We will create a function to allow users to select a range of columns and view the data as an interactive table. The select() function will subset the dataset by column range, and datatable() will render the data interactively, supporting scrolling, sorting, and searching.

# Make a table
makeTable <- function(startVar, endVar) {
  heart.dat %>%
    select(all_of(startVar):all_of(endVar)) %>%
    datatable(
      options = list(scrollX = TRUE),
      class = "cell-border stripe",
      rownames = FALSE
    )
}

# Example
makeTable("PatientID", "chol")

After executing this code, users will be able to interactively explore the data in a table format. Columns within the selected range will be displayed, and users can scroll horizontally, search for values, and sort data for easier exploration.

Creating a Glossary Table of Variables

We will create a glossary to describe each variable in the dataset. A data.frame will store variable names and descriptions. datatable() will render it interactively.
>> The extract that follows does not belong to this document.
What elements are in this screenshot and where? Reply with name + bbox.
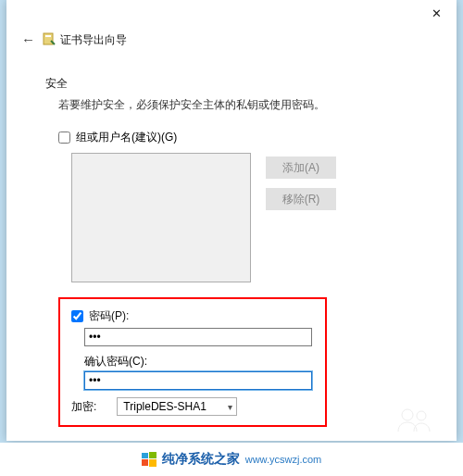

This will provide users a quick reference to understand what each variable represents before creating plots or tables.

# Create a glossary table of variables 

glossary <- data.frame(
Variable = c("PatientID", "age", "sex", "cp", "restbp", "chol",
"fbs", "restecg", "maxach", "exang", "oldpeak",
"slope", "num", "thal", "disease"),
Description = c(
"Unique patient identifier",
"Age in years",
"Sex (F = female, M = male)",
"Chest pain type (Typ = typical, Atyp = atypical, Non-Ang = non-anginal, Asymp = asymptomatic)",
"Resting blood pressure (mm Hg)",
"Serum cholesterol (mg/dl)",
"Fasting blood sugar > 120 mg/dl (T = true, F = false)",
"Resting electrocardiographic results (Normal, Abnorm, Hypertrophy)",
"Maximum heart rate achieved",
"Exercise induced angina (N = no, Y = yes)",
"ST depression induced by exercise relative to rest",
"Slope of the peak exercise ST segment (Up, Flat, Down)",
"Number of major vessels coloured by fluoroscopy (0–3)",
"Thalassemia (Normal, Fixed, Reversible)",
"Presence of heart disease (H = heart disease, S = healthy)"
),
stringsAsFactors = FALSE
)
# Display as interactive table
datatable(glossary, options = list(scrollX = TRUE, pageLength = 5), rownames = FALSE)

After running this code, users will see an interactive table with variable names and detailed descriptions. The table will allow horizontal scrolling, sorting, and searching. This glossary ensures that users can understand each variable before selecting it for plots or tables, improving the clarity and usability of the Shiny app.